Wednesday, May 16, 2007

Words That Matter

Medical Writings
2001 American College of Physicians

Empathy is different than sympathy. Sympathy means that because someone feels an emotion, the sympathetic person feels it as well or feels a corresponding emotion, empathy is much more general. Empathy means the empathetic person understands the emotion of the other, and helps the other to know they are being understood. Empathy is very important for doctors to display and has been shown to lead to patient health benefits. One of the main ways for doctors to display empathy is to restate what the person has said, "Let me see if I have this right" or "I want to be sure I understand what you mean."

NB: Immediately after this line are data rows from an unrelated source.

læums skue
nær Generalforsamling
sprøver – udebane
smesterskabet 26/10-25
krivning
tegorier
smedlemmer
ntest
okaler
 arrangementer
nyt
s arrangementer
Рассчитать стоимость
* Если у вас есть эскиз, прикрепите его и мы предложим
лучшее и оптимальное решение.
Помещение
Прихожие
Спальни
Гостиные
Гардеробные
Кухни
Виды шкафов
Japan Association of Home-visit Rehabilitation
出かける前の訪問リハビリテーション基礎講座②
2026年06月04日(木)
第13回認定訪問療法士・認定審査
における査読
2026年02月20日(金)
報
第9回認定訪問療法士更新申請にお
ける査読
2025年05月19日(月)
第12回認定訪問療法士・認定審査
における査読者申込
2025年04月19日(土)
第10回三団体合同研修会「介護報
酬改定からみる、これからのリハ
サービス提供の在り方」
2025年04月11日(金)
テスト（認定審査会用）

Our system needs to be able to catch these and similar phrases and give appropriate responses. It also talks about doctors learning patience, "don't just do something, stand there," meaning our patient should tell at least one long story. For the breast mass scene, I think when they first get around to the sister having breast cancer, she should tell the whole story, at least 30 seconds, if not longer. Then when the doctor says, "that must have been scary", she needs an appropriate response.

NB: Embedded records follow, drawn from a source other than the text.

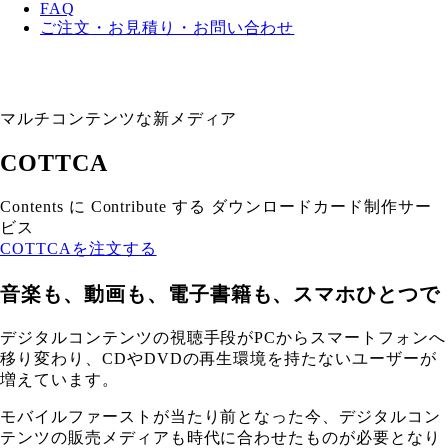
FAQ
ご注文・お見積り・お問い合わせ
マルチコンテンツな新メディア
COTTCA
Contents に Contribute する ダウンロードカード制作サー
ビス
COTTCAを注文する
音楽も、動画も、電子書籍も、スマホひとつで
デジタルコンテンツの視聴手段がPCからスマートフォンへ
移り変わり、CDやDVDの再生環境を持たないユーザーが
増えています。
モバイルファーストが当たり前となった今、デジタルコン
テンツの販売メディアも時代に合わせたものが必要となり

There are several other phrases indicated in the paper that really need to be added to the system. Right now, the scripts and the scripting system are a group effort. I think we will eventually need someone who's job it is to really make a great scripting system. Someone who is getting their PhD on NLP. But for now, we just need to add a bunch more empathy related responses and get it to recognize those responses correctly.

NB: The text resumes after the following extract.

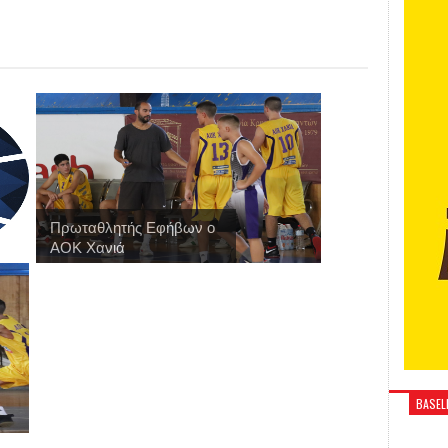
Πρωταθλητής Εφήβων ο
ΑΟΚ Χανιά
BASELI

They also mention talking to someone with a different culture than the Doctor's own. This could be a very interesting scenario. I might like to investigate that in the future.

Quality: 5
Relevance: 5

Manual for the Defensive Verbal Behavior Ratings Scale (Version 3.0)

This is a manual on coding defensive verbal behavior, 25 pgs.

Paper can be found here: http://www2.bc.edu/~barretli/tools.shtml

"According to Psychotherapy of Neurotic Character (Shapiro, 1989), speech is an action that is motivated to serve some purpose." Defense means they are using the speech primarily to influence him/herself, instead of as a means to communicate with others. The paper is interesting, but does not reflect the kind of emotion from voice for which I am searching.

Quality: 4/5
Relevance: 1/5

Extracting Emotion from Voice

Authors: S. Fukuda, V. Kostov
Tokyo Metro. Institute of Technology

Emotions are gleaned mostly from voice, facial expressions, and body language. Humans have a fairly accurate ability to determine emotions from just voice. Humans distinguish four basic characteristics of sound: intensity, pitch, color, and direction. By analyzing Wavelets/Cepstrum the authors appear to have been able to get emotions from wav file inputs. The paper talks about the method they used, but isn't that specific about the accuracy of their method. They found that there is a difference between Japanese and English inputs, but weren't that specific about what the differences were. The paper concludes with saying they have taken a first step towards "Emotional Sensors", but that the field has a long way to go.